RALEIGH, N.C. — Lightning coach Rick Tocchet said that because Steve Downie has been one of the team's best players the past couple of weeks, the right wing has earned more playing time and a spot on the top line.
It's not just Downie's career-high offensive numbers but also the way he forechecks, plays in front of the net and is one of the first on the ice before practice.
"And when you do that," Tocchet said, "Things pay off."
It certainly did Monday, with Downie scoring the winning goal midway through the third period to cap off a resilient 3-2 victory over last-place Carolina at the RBC Center. It was the Lightning's first road win over the Hurricanes since Nov. 8, 2007 — a span of eight games — and it was a big one. The victory snapped Tampa Bay's two-game losing streak and keeps it four points out of the final playoff spot in the Eastern Conference.
"There are big games coming up," Tocchet said. "And when you lose a couple, they get bigger and bigger."
In this win, some of the Lightning's top players came up big. There was Ryan Malone, who started the scoring with his 20th goal, a nifty backhand of a rebound in the first period. There was captain Vinny Lecavalier, who gave his team the momentum back late in the second period with a power-play goal, which came just two minutes after Carolina had tied it.

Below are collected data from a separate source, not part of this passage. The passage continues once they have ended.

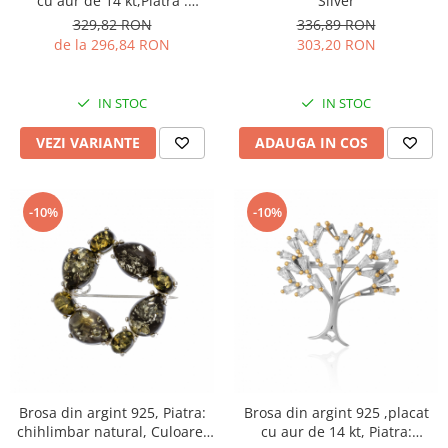
cu aur de 14 kt,Piatra :
Silver
zirconia fatetata si cubic
329,82 RON
336,89 RON
zirconia,Culoare;
de la 296,84 RON
303,20 RON
transparenta
IN STOC
IN STOC
VEZI VARIANTE
ADAUGA IN COS
-10%
-10%
Brosa din argint 925, Piatra:
Brosa din argint 925 ,placat
chihlimbar natural, Culoare:
cu aur de 14 kt, Piatra:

And there was Marty St. Louis, who capped off his strong night with a spectacular play to set up Downie's winner, racing through the neutral zone and behind the Hurricanes defense before backhanding a pass right to a trailing Downie in the left circle.
St. Louis said once he cut wide in the Carolina zone, he knew Downie's route, and Downie said he didn't have to do much. "(The pass) hit my stick," he said. "It was great."
"An outstanding play (by St. Louis)," Tocchet said.
Not to be forgotten was an impressive bounce-back performance by goalie Antero Niittymaki. The goalie was coming off a rough Saturday loss in which he was pulled after giving up five goals on 18 shots. But Monday he came through with 20 saves, holding off the Hurricanes' early first-period flurry.
"The last few games, with the first shot going in, I was kind of hoping to make the first save and get some kind of momentum again," Niittymaki said. "I survived the first five minutes and tried to build from that, and I felt better and better as the game went on."
And unlike Thursday's loss to the Panthers, when Tampa Bay (19-19-10) blew a third-period lead, the Lightning continued to put on the pressure and, as St. Louis said, "fight through the up and downs of the game."
Said Niittymaki: "They tied it in the third, and we didn't panic."
First Period—1, Tampa Bay, Malone 20 (Foster, Veilleux), 11:07. Penalties—Cullen, Car (high-sticking), 11:47; Tanguay, TB (tripping), 17:14.
Second Period—2, Carolina, Cullen 9 (Whitney, Staal), 16:28. 3, Tampa Bay, Lecavalier 12 (Meszaros, Halpern), 18:55 (pp). Penalties—Downie, TB (tripping), :28; Szczechura, TB (hooking), 9:52; Wallin, Car (interference), 18:09.
Third Period—4, Carolina, LaRose 2 (Gleason), 4:07. 5, Tampa Bay, Downie 11 (St. Louis, Smaby), 9:11. Penalties—St. Louis, TB (goaltender interference), 6:35. Shots on Goal—Tampa Bay 7-14-11—32. Carolina 7-9-6—22. Power-play opportunities—Tampa Bay 1 of 2; Carolina 0 of 4. Goalies—Tampa Bay, Niittymaki 9-8-4 (22 shots-20 saves). Carolina, C.Ward 9-18-5 (32-29). A—16,031 (18,680). T—2:13.